(Stored data entries)
______

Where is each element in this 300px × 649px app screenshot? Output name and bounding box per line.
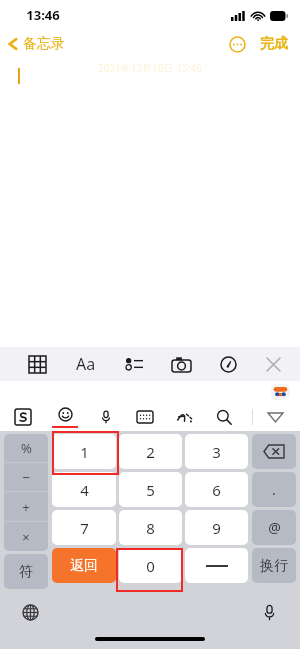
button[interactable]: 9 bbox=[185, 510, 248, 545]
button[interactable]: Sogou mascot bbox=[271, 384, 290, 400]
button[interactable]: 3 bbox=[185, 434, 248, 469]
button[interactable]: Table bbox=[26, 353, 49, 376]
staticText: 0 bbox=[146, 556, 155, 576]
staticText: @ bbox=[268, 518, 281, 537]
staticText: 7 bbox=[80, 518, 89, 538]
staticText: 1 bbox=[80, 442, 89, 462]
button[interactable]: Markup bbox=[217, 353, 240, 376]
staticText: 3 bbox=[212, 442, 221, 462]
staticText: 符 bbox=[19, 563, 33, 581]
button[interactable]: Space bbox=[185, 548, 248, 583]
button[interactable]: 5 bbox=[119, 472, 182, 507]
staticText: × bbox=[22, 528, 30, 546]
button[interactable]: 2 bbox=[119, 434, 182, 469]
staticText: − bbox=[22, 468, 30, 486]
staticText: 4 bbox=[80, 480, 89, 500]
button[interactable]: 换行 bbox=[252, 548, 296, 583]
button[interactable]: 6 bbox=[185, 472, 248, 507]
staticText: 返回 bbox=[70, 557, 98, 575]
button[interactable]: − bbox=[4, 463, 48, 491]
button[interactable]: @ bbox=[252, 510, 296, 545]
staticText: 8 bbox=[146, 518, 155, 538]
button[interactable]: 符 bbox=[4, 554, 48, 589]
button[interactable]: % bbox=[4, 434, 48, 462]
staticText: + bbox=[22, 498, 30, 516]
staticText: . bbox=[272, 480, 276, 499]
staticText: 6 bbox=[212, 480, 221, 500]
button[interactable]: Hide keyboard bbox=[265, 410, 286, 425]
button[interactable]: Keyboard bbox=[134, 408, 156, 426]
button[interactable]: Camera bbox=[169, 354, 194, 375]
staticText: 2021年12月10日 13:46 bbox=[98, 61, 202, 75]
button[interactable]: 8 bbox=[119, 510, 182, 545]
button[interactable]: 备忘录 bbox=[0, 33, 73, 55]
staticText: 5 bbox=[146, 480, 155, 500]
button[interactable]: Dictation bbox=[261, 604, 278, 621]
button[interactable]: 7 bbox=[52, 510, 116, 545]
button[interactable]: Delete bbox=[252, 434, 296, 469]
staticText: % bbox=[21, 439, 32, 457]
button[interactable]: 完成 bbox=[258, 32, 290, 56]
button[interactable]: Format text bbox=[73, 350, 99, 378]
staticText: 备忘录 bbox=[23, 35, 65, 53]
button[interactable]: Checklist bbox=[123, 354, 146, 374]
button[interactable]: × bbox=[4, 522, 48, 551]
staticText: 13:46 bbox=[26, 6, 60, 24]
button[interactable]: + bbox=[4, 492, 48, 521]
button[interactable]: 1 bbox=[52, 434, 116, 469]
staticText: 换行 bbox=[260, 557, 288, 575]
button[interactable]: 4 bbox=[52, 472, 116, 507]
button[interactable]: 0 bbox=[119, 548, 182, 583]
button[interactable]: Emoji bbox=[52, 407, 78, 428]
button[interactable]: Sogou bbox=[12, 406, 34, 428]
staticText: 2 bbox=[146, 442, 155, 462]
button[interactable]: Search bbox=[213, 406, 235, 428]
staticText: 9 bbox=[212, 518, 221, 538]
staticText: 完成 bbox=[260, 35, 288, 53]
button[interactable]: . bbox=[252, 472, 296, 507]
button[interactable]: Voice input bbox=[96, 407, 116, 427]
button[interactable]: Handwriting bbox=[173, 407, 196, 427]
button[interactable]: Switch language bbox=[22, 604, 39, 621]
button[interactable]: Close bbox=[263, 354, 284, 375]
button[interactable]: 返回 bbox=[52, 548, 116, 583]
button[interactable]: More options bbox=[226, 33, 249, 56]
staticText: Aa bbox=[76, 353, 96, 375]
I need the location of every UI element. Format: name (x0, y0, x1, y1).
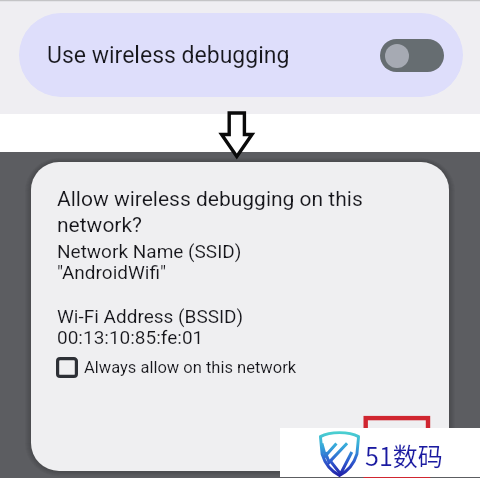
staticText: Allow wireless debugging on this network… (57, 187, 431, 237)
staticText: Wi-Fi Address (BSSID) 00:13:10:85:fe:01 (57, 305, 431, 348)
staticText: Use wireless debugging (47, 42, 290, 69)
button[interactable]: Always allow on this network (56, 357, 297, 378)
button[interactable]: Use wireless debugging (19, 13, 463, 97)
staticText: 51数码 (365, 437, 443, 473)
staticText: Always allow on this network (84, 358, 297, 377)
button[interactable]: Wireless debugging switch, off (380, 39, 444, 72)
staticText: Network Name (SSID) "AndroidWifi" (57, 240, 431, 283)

______

**Work request:** The range to print runs from the line with "I need the location" through the last line of the entries, both included; keep it exact and skip the pictures.

**Expected output:**
I need the location of every UI element. Format: name (x0, y0, x1, y1).
staticText: Allow wireless debugging on this network… (57, 187, 431, 237)
staticText: Wi-Fi Address (BSSID) 00:13:10:85:fe:01 (57, 305, 431, 348)
staticText: Use wireless debugging (47, 42, 290, 69)
button[interactable]: Always allow on this network (56, 357, 297, 378)
button[interactable]: Use wireless debugging (19, 13, 463, 97)
staticText: 51数码 (365, 437, 443, 473)
staticText: Always allow on this network (84, 358, 297, 377)
button[interactable]: Wireless debugging switch, off (380, 39, 444, 72)
staticText: Network Name (SSID) "AndroidWifi" (57, 240, 431, 283)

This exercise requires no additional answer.